28 марта Наполеон заявил Государственному совету, что «предмет заслуживает величайшего внимания, что для себя он не хочет ничего; он совершенно доволен своей участью, но обязан подумать об участи Франции и о том, какое будущее ее ждет». Наполеон изменил свое отношение к законности монархии. «Лишь наследственный принцип [передачи верховной власти] способен предотвратить контрреволюцию», – прибавил он{1264}. После этого из департаментов страны стали поступать петиции с просьбой к Наполеону принять корону, газеты стали восхвалять монархические институты, а авторы заказанных властями памфлетов («Размышления о наследовании суверенной власти» Жана Ша и так далее) утверждали, что наилучший способ помешать заговорщикам – это основать наполеоновскую династию{1265}.
К концу марта тщательно спланированная кампания принесла такие плоды, что Государственный совет взялся обсуждать титул для Наполеона. «Никто не предложил “короля”!» – отметил Пеле. Вместо этого обсуждали варианты: «консул», «принц» и «император». Первые два показались Государственному совету слишком скромными, но титул императора советники, по мнению Пеле, сочли «слишком громким»{1266}. Сегюр (его отец, граф де Сегюр, присутствовал на заседании и позднее получил пост обер-церемониймейстера Франции) утверждал, что 27 из 28 членов Государственного совета согласились с принятием Наполеоном того или иного наследуемого титула. Когда председательствующий сообщил: все советники рекомендовали титул «императора – единственный титул, достойный его и Франции»{1267}, Наполеон сказал оказавшемуся там актеру Тальма: «В этот самый момент, в момент нашей беседы, мы творим историю!»{1268}
К тому времени, когда Наполеон решился провозгласить себя императором, большинство крупных полководцев-республиканцев уже не могли этому воспротивиться: Гош, Клебер и Жубер были мертвы, Дюмурье в изгнании, а Пишегрю и Моро должны были предстать перед судом за измену. Остались лишь Журдан, Ожеро, Бернадот и Брюн, которых Наполеон готовился вот-вот задобрить маршальскими жезлами. Наполеон объяснил Сульту, что «надеждам Бурбонов нужно положить конец», но, разумеется, имелись и другие причины.
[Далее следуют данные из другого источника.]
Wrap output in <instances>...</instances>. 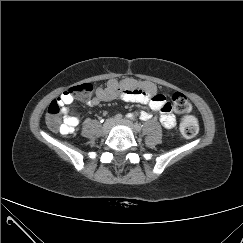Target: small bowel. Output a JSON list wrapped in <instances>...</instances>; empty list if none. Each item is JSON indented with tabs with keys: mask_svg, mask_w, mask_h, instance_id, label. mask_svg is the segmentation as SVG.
<instances>
[{
	"mask_svg": "<svg viewBox=\"0 0 243 243\" xmlns=\"http://www.w3.org/2000/svg\"><path fill=\"white\" fill-rule=\"evenodd\" d=\"M120 99L125 102L148 105L152 112L160 113V122L166 129H172L176 125V118L168 108L165 95L158 92L157 86L148 81H137L133 78L109 79L104 87L96 90L95 96L87 101L89 106H97L101 102ZM57 100L61 103L62 125L60 133L70 135L76 132L79 118L72 114L68 105L74 101V96L69 92L62 93ZM138 116L141 120L151 119L148 111L131 113V117Z\"/></svg>",
	"mask_w": 243,
	"mask_h": 243,
	"instance_id": "obj_1",
	"label": "small bowel"
}]
</instances>
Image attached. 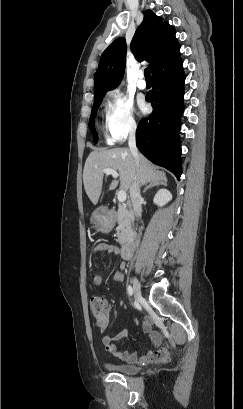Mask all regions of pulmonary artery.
<instances>
[{
    "instance_id": "1",
    "label": "pulmonary artery",
    "mask_w": 243,
    "mask_h": 409,
    "mask_svg": "<svg viewBox=\"0 0 243 409\" xmlns=\"http://www.w3.org/2000/svg\"><path fill=\"white\" fill-rule=\"evenodd\" d=\"M137 87L141 90H144L147 87V84L144 80V74L140 72L139 74V79L137 81Z\"/></svg>"
}]
</instances>
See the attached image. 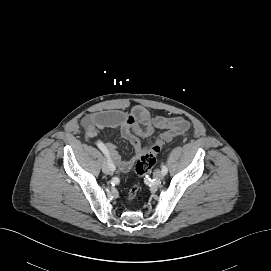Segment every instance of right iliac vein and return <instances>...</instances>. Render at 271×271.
<instances>
[{"mask_svg": "<svg viewBox=\"0 0 271 271\" xmlns=\"http://www.w3.org/2000/svg\"><path fill=\"white\" fill-rule=\"evenodd\" d=\"M102 170L105 174H112V170L111 168L109 167V165L107 163H104L103 166H102Z\"/></svg>", "mask_w": 271, "mask_h": 271, "instance_id": "1", "label": "right iliac vein"}]
</instances>
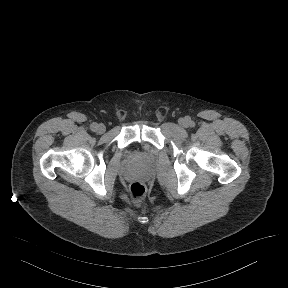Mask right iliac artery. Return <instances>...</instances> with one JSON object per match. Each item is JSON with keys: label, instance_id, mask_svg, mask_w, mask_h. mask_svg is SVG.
Returning a JSON list of instances; mask_svg holds the SVG:
<instances>
[{"label": "right iliac artery", "instance_id": "82829eb1", "mask_svg": "<svg viewBox=\"0 0 288 288\" xmlns=\"http://www.w3.org/2000/svg\"><path fill=\"white\" fill-rule=\"evenodd\" d=\"M91 129H92L93 131H95V130L97 129V123H92V124H91Z\"/></svg>", "mask_w": 288, "mask_h": 288}]
</instances>
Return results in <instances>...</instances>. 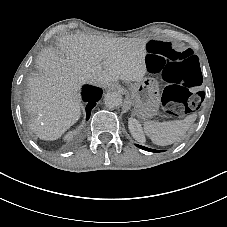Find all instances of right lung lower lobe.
Wrapping results in <instances>:
<instances>
[{
  "instance_id": "98d812e1",
  "label": "right lung lower lobe",
  "mask_w": 227,
  "mask_h": 227,
  "mask_svg": "<svg viewBox=\"0 0 227 227\" xmlns=\"http://www.w3.org/2000/svg\"><path fill=\"white\" fill-rule=\"evenodd\" d=\"M82 95L83 100L87 102L86 115L88 120L92 108L96 105V102L101 98L102 90L94 86L85 85L82 88Z\"/></svg>"
}]
</instances>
Он желал встать вровень с австрийским императором Францем и российским императором Александром, а также, вероятно, с Октавианом Августом, Адрианом и Константином{1269}. К 1804 году Франция фактически превратилась в империю, и провозглашение Наполеона императором было простой формальностью (как и объявление королевы Виктории императрицей в 1877 году). Всего через одиннадцать лет после казни Людовика XVI удивительно мало французов воспротивилось восстановлению наследственной монархии, и им пообещали провести плебисцит и таким образом предоставить возможность не одобрить этот шаг.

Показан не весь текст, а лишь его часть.